Third, Texas towing companies in any nonconsent tow are required and strictly regulated on how they provide notice to the vehicle owners and lienholders in the first and second notice letters. While there is no requirement to provide notice to the insurance company, there is also no easy way to locate which insurance company insures a vehicle in Texas. Accordingly, the first portion of this “needed reform” already exists in Texas and the latter “needed reform” cannot occur unless Texas created a publicly-accessible state registry of insurance companies that insure specific vehicles.
Additionally, PCI essentially argues that the burden of notifing an insurer should be on the vehicle storage facility rather than on the party with whom the insurance company has a written contract. This is both inefficient and impractical. It would be far more efficient to place the burden of notifying an insurance company of the location of the vehicle on the person to whom the first and second notice letters are delivered. The vehicle is their responsibility, and the insurance company is free to insert requirements like “notice” of a vehicle being towed into their insurance policy terms. There is no good reason to legislate yet another notice requirement when the vehicle storage facility is already under strict requirements to provide notices containing fees, location information, and release procedures to both owners and lienholders.
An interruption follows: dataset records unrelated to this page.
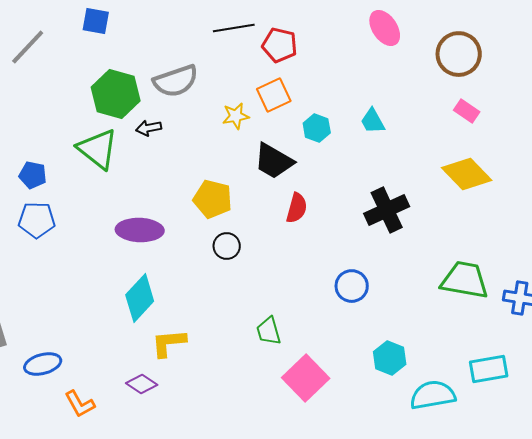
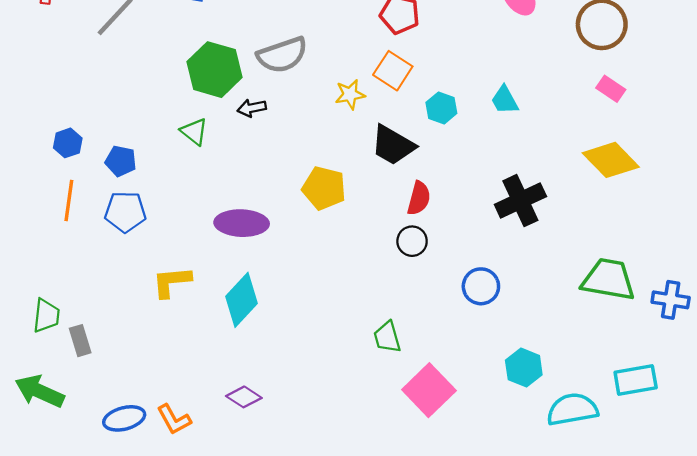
orange square: (274, 95) -> (393, 71), turned -32
green triangle: (98, 149) -> (194, 132), size x0.6
black circle: (227, 246) -> (412, 241), moved
yellow L-shape: (169, 343) -> (172, 282), moved
blue ellipse: (43, 364) -> (124, 418), moved

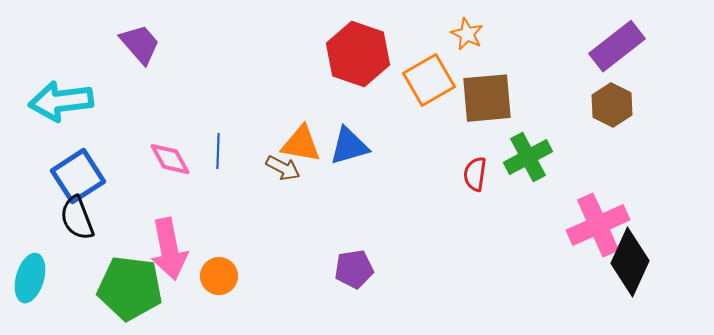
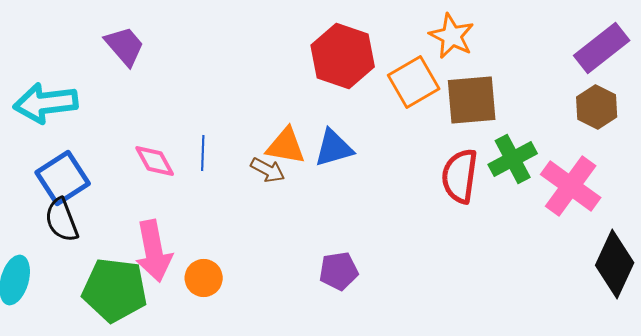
orange star: (467, 34) -> (452, 36), size x1.4
red semicircle: (475, 174) -> (460, 176), size x1.6
pink cross: (598, 225) -> (571, 186), moved, turned -30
Finally, the last “needed reform” is to prohibit “wreck-chasing.” This is another curious reform request because Houston is well-known for its strict rotation policy, which was the subject of litigation due to its impositions. Secondly, most major cities in Texas (and many smaller ones) already have local ordinances that expressly prohibit a tow truck driver from approaching a wreck unless summoned by a peace officer through the rotation. Thus, the last “needed reform” appears to be based on a lack of information by PCI or ignorance of local Texas towing regulations.
PCI did not publish its methodologies in conducting this study. Instead, PCI provided very limited information on how many “member company employees” provided responses and jumped to an uninformed conclusion. PCI’s Study also failed to identify who was providing the responses (i.e. adjusters, other employees at the insurance company) and failed to show what questions were asked of those employees. These are serious concerns as the methodology of any study has a direct result on the level of error in its results and findings. It is also a concern because the study consistently references “consumers” but it appears that not one actual consumer was involved in the study – just insurance company employees. Given that fact, one should consider the source of the information.
At The Walters Firm, we know from personal experience that most towing and vehicle storage companies could easily generate a lengthy list of complaints about insurance carriers and their abusive tactics. Those complaints include “slow-pay” and “no-pay” on stored vehicles (sometimes in the tens of thousands of dollars), abandonment of vehicles at the VSF (mostly junked and worthless vehicles), delivering titles to junk vehicles and assuming that gets the insurer off the hook for towing and storage fees, and many, many more. However, disinformation like the PCI Study garners attention and news outlets have already picked up this story.
If the industry is to properly respond to “studies” like that put out by PCI, it will need to coordinate through trade groups like Southwest Tow Operators and prepare well-researched and well-informed rebuttals. Otherwise, blanket allegations like those made in the Study, regardless of how uninformed they may be, will be the only information that legislators hear when they go into the next legislative session to enact laws that regulate this industry.